▸ Problem:
Repeat the data that follows exactly, starting at the line with "Analyze OT security" and ending at the line with "not only lazy, it’s irresponsible.", and leave out every picture.

= Beginning of Section =

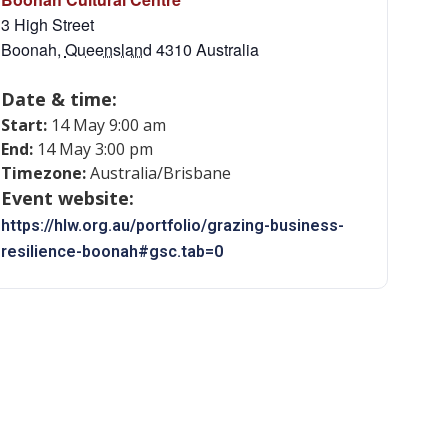
3 High Street
Boonah
,
Queensland
4310
Australia
Date & time:
Start:
14 May 9:00 am
End:
14 May 3:00 pm
Timezone:
Australia/Brisbane
Event website:
https://hlw.org.au/portfolio/grazing-business-
resilience-boonah#gsc.tab=0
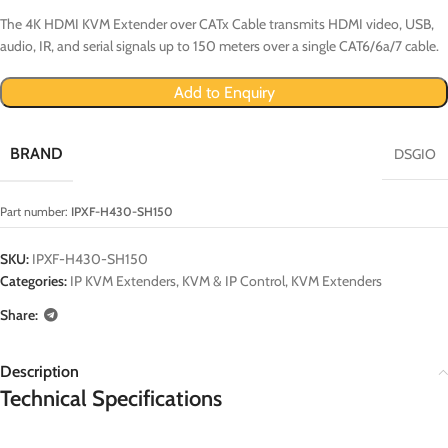
The 4K HDMI KVM Extender over CATx Cable transmits HDMI video, USB,
audio, IR, and serial signals up to 150 meters over a single CAT6/6a/7 cable.
Add to Enquiry
BRAND
DSGIO
Part number:
IPXF-H430-SH150
SKU:
IPXF-H430-SH150
Categories:
IP KVM Extenders
,
KVM & IP Control
,
KVM Extenders
Share:
Description
Technical Specifications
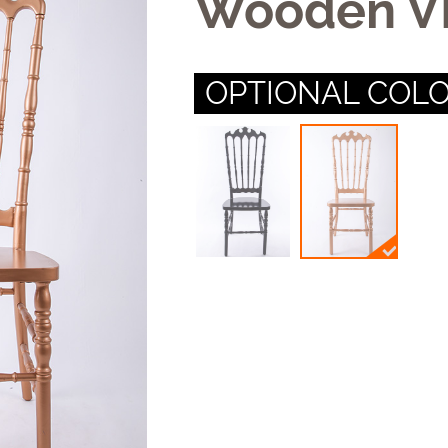
Wooden VI
OPTIONAL COLO

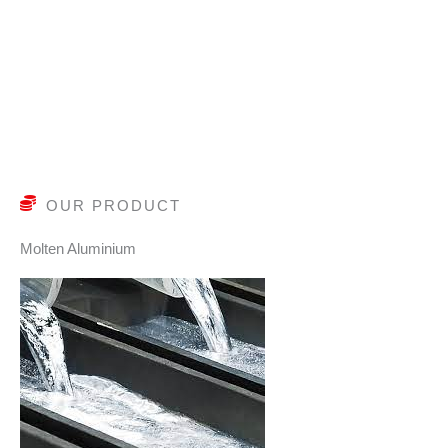
OUR PRODUCT
Molten Aluminium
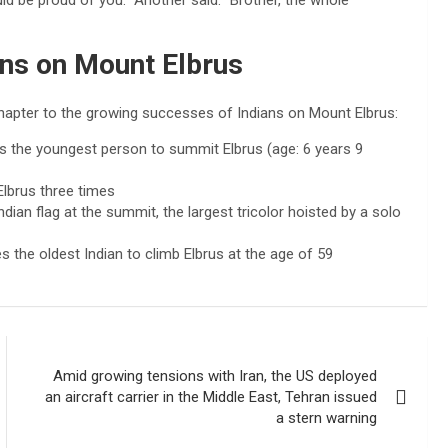
uld be proud of you.” Another said: “Brother, the whole
ans on Mount Elbrus
hapter to the growing successes of Indians on Mount Elbrus:
 the youngest person to summit Elbrus (age: 6 years 9
Elbrus three times
dian flag at the summit, the largest tricolor hoisted by a solo
the oldest Indian to climb Elbrus at the age of 59
Amid growing tensions with Iran, the US deployed
an aircraft carrier in the Middle East, Tehran issued
a stern warning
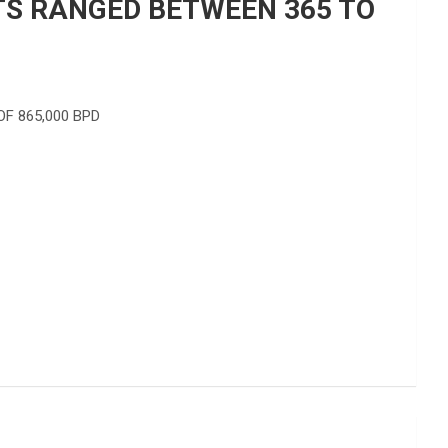
RTS RANGED BETWEEN 365 TO
F 865,000 BPD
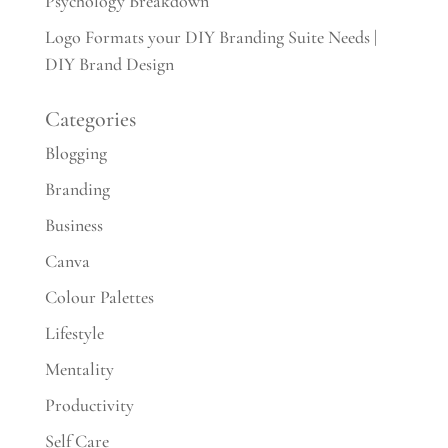
Psychology Breakdown
Logo Formats your DIY Branding Suite Needs |
DIY Brand Design
Categories
Blogging
Branding
Business
Canva
Colour Palettes
Lifestyle
Mentality
Productivity
Self Care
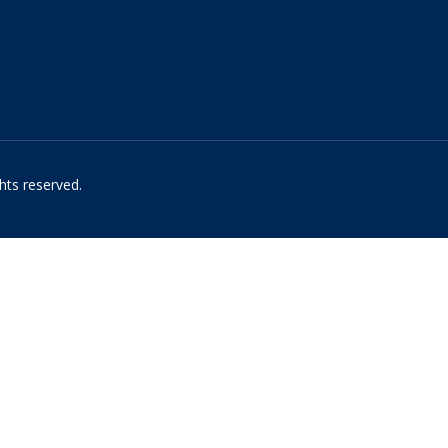
hts reserved.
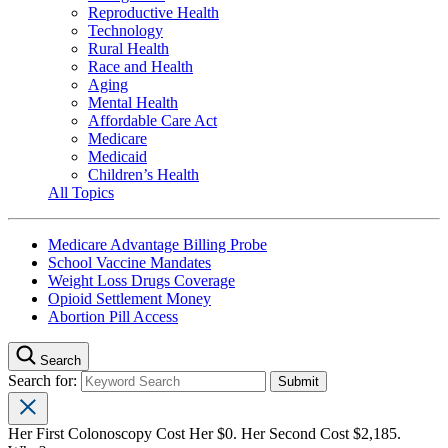
Reproductive Health
Technology
Rural Health
Race and Health
Aging
Mental Health
Affordable Care Act
Medicare
Medicaid
Children’s Health
All Topics
Medicare Advantage Billing Probe
School Vaccine Mandates
Weight Loss Drugs Coverage
Opioid Settlement Money
Abortion Pill Access
Search
Search for:
Her First Colonoscopy Cost Her $0. Her Second Cost $2,185.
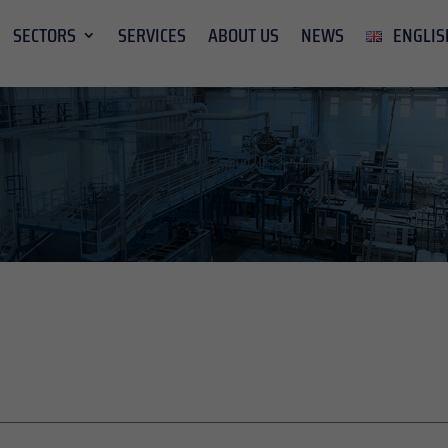
SECTORS
SERVICES
ABOUT US
NEWS
ENGLIS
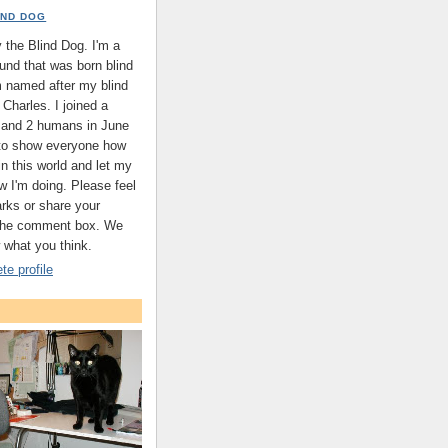
IND DOG
the Blind Dog. I'm a
nd that was born blind
'm named after my blind
Charles. I joined a
s and 2 humans in June
 to show everyone how
 in this world and let my
w I'm doing. Please feel
arks or share your
 the comment box. We
 what you think.
e profile
.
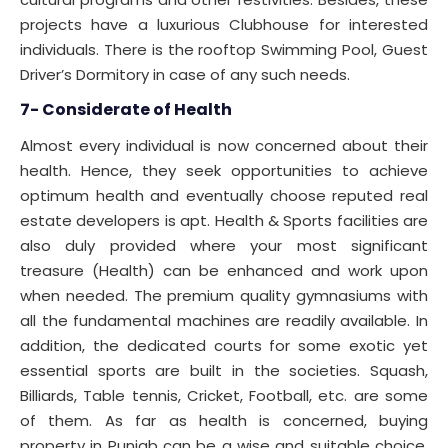
projects have a luxurious Clubhouse for interested
individuals. There is the rooftop Swimming Pool, Guest
Driver’s Dormitory in case of any such needs.
7- Considerate of Health
Almost every individual is now concerned about their
health. Hence, they seek opportunities to achieve
optimum health and eventually choose reputed real
estate developers is apt. Health & Sports facilities are
also duly provided where your most significant
treasure (Health) can be enhanced and work upon
when needed. The premium quality gymnasiums with
all the fundamental machines are readily available. In
addition, the dedicated courts for some exotic yet
essential sports are built in the societies. Squash,
Billiards, Table tennis, Cricket, Football, etc. are some
of them. As far as health is concerned, buying
property in Punjab can be a wise and suitable choice.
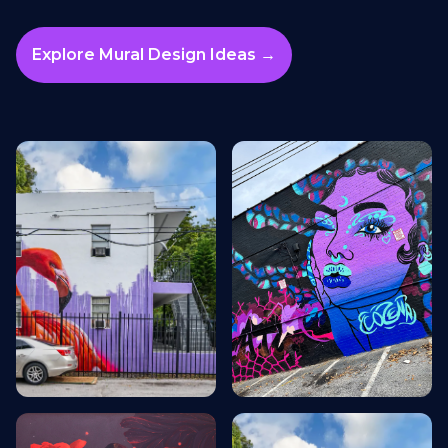
Explore Mural Design Ideas →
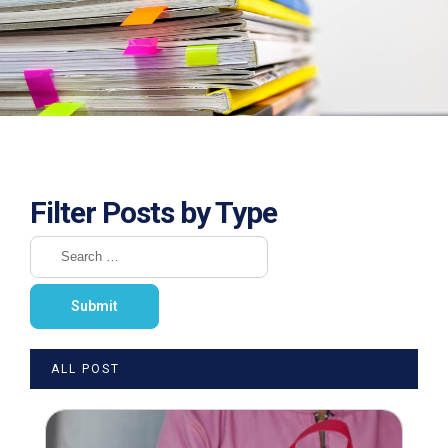
Filter Posts by Type
ALL POST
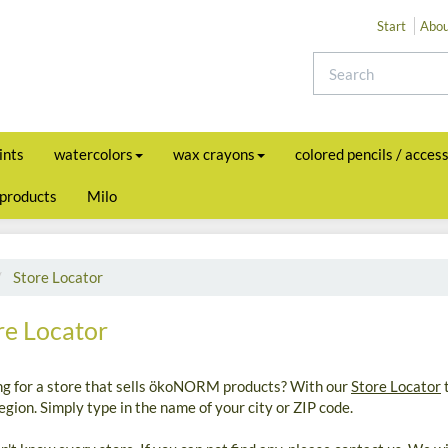
Start
Abou
ints
watercolors
wax crayons
colored pencils / acces
 products
Milo
Store Locator
re Locator
ng for a store that sells ökoNORM products? With our
Store Locator
t
egion. Simply type in the name of your city or ZIP code.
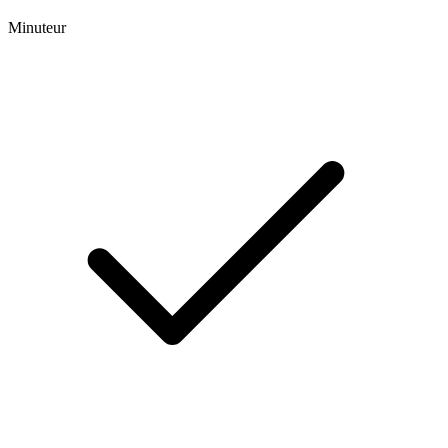
Minuteur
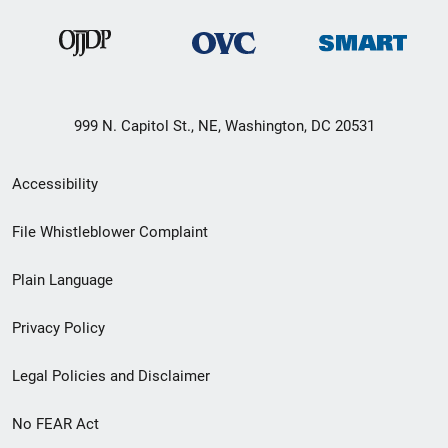
999 N. Capitol St., NE, Washington, DC 20531
Secondary
Accessibility
Footer
File Whistleblower Complaint
link
Plain Language
menu
Privacy Policy
Legal Policies and Disclaimer
No FEAR Act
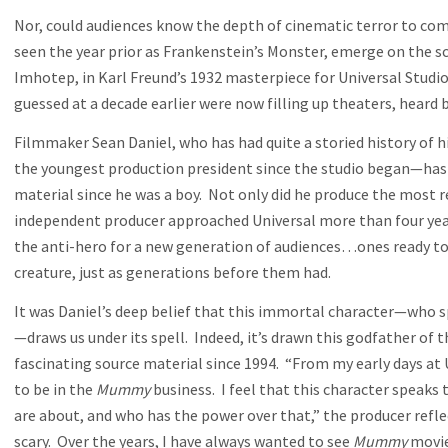
Nor, could audiences know the depth of cinematic terror to come
seen the year prior as Frankenstein’s Monster, emerge on the s
Imhotep, in Karl Freund’s 1932 masterpiece for Universal Studio
guessed at a decade earlier were now filling up theaters, heard
Filmmaker Sean Daniel, who has had quite a storied history of h
the youngest production president since the studio began—has 
material since he was a boy. Not only did he produce the most 
independent producer approached Universal more than four ye
the anti-hero for a new generation of audiences…ones ready to b
creature, just as generations before them had.
It was Daniel’s deep belief that this immortal character—who sp
—draws us under its spell. Indeed, it’s drawn this godfather of
fascinating source material since 1994. “From my early days at 
to be in the
Mummy
business. I feel that this character speaks 
are about, and who has the power over that,” the producer reflec
scary. Over the years, I have always wanted to see
Mummy
movies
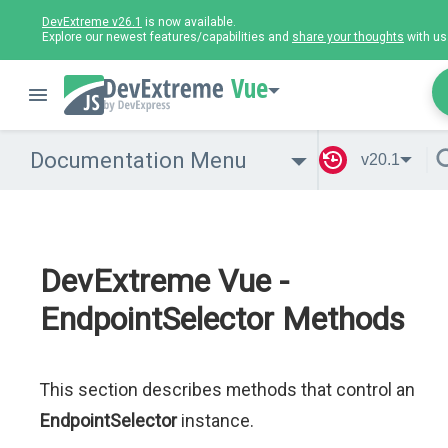
DevExtreme v26.1
is now available.
Explore our newest features/capabilities and
share your thoughts
with us
Vue
Documentation Menu
v20.1
DevExtreme Vue -
EndpointSelector Methods
This section describes methods that control an
EndpointSelector
instance.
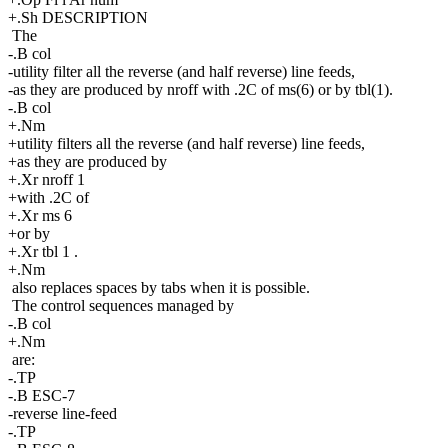
+.Sh DESCRIPTION
The
-.B col
-utility filter all the reverse (and half reverse) line feeds,
-as they are produced by nroff with .2C of ms(6) or by tbl(1).
-.B col
+.Nm
+utility filters all the reverse (and half reverse) line feeds,
+as they are produced by
+.Xr nroff 1
+with .2C of
+.Xr ms 6
+or by
+.Xr tbl 1 .
+.Nm
also replaces spaces by tabs when it is possible.
The control sequences managed by
-.B col
+.Nm
are:
-.TP
-.B ESC-7
-reverse line-feed
-.TP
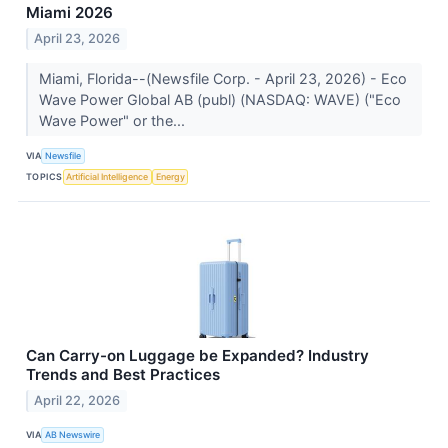
Miami 2026
April 23, 2026
Miami, Florida--(Newsfile Corp. - April 23, 2026) - Eco
Wave Power Global AB (publ) (NASDAQ: WAVE) ("Eco
Wave Power" or the...
VIA
Newsfile
TOPICS
Artificial Intelligence
Energy
Can Carry-on Luggage be Expanded? Industry
Trends and Best Practices
April 22, 2026
VIA
AB Newswire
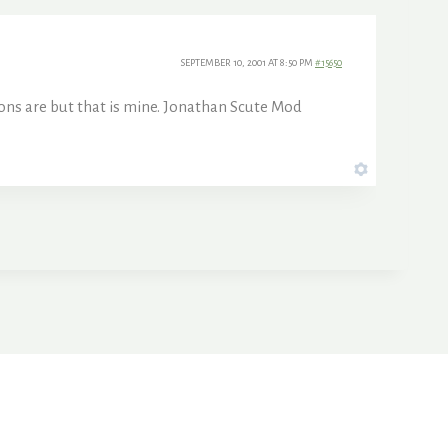
SEPTEMBER 10, 2001 AT 8:50 PM
#15650
ions are but that is mine. Jonathan Scute Mod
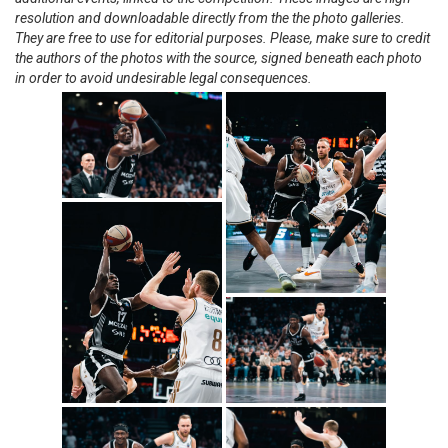
resolution and downloadable directly from the the photo galleries.
They are free to use for editorial purposes. Please, make sure to credit
the authors of the photos with the source, signed beneath each photo
in order to avoid undesirable legal consequences.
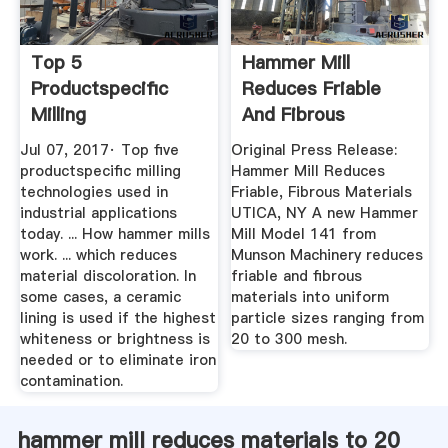
Top 5
Hammer Mill
Productspecific
Reduces Friable
Milling
And Fibrous
Technologies Used
Materials. Page
Jul 07, 2017· Top five
Original Press Release:
In ...
503663
productspecific milling
Hammer Mill Reduces
technologies used in
Friable, Fibrous Materials
industrial applications
UTICA, NY A new Hammer
today. ... How hammer mills
Mill Model 141 from
work. ... which reduces
Munson Machinery reduces
material discoloration. In
friable and fibrous
some cases, a ceramic
materials into uniform
lining is used if the highest
particle sizes ranging from
whiteness or brightness is
20 to 300 mesh.
needed or to eliminate iron
contamination.
hammer mill reduces materials to 20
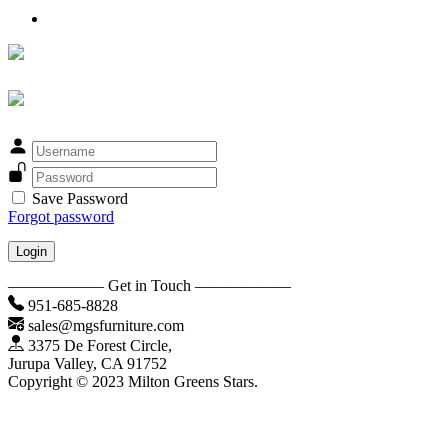
Save Password
Forgot password
Login
—————— Get in Touch ——————
951-685-8828
sales@mgsfurniture.com
3375 De Forest Circle,
Jurupa Valley, CA 91752
Copyright © 2023 Milton Greens Stars.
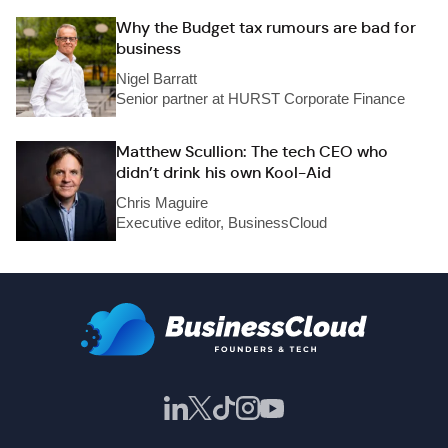
Why the Budget tax rumours are bad for
business
Nigel Barratt
Senior partner at HURST Corporate Finance
Matthew Scullion: The tech CEO who
didn’t drink his own Kool-Aid
Chris Maguire
Executive editor, BusinessCloud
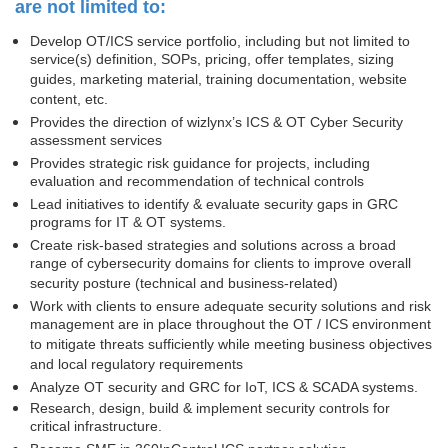
are not limited to:
Develop OT/ICS service portfolio, including but not limited to
service(s) definition, SOPs, pricing, offer templates, sizing
guides, marketing material, training documentation, website
content, etc.
Provides the direction of wizlynx’s ICS & OT Cyber Security
assessment services
Provides strategic risk guidance for projects, including
evaluation and recommendation of technical controls
Lead initiatives to identify & evaluate security gaps in GRC
programs for IT & OT systems.
Create risk-based strategies and solutions across a broad
range of cybersecurity domains for clients to improve overall
security posture (technical and business-related)
Work with clients to ensure adequate security solutions and risk
management are in place throughout the OT / ICS environment
to mitigate threats sufficiently while meeting business objectives
and local regulatory requirements
Analyze OT security and GRC for IoT, ICS & SCADA systems.
Research, design, build & implement security controls for
critical infrastructure.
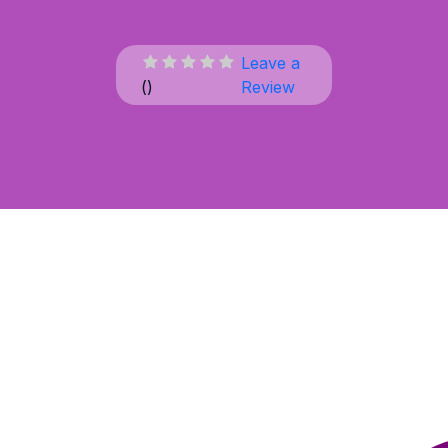
Leave a
(
)
Review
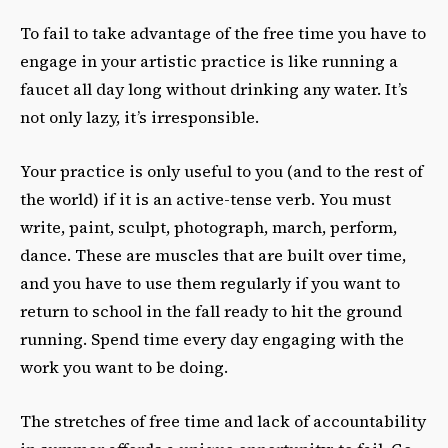
To fail to take advantage of the free time you have to
engage in your artistic practice is like running a
faucet all day long without drinking any water. It’s
not only lazy, it’s irresponsible.
Your practice is only useful to you (and to the rest of
the world) if it is an active-tense verb. You must
write, paint, sculpt, photograph, march, perform,
dance. These are muscles that are built over time,
and you have to use them regularly if you want to
return to school in the fall ready to hit the ground
running. Spend time every day engaging with the
work you want to be doing.
The stretches of free time and lack of accountability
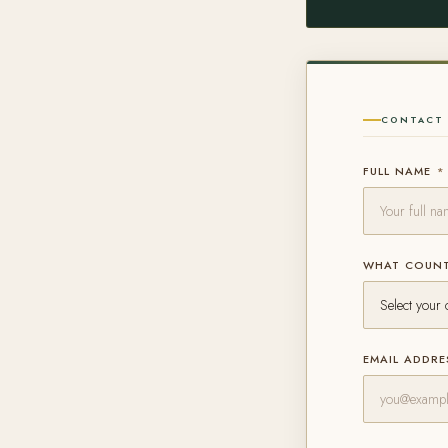
CONTACT 
FULL NAME
*
WHAT COUNT
EMAIL ADDR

= End of Section =

▸ Answer to this problem:
Analyze OT security and GRC for IoT, ICS & SCADA systems.
Research, design, build & implement security controls for
critical infrastructure.
Leave a
(
)
Review
To fail to take advantage of the free time you have to
engage in your artistic practice is like running a
faucet all day long without drinking any water. It’s
not only lazy, it’s irresponsible.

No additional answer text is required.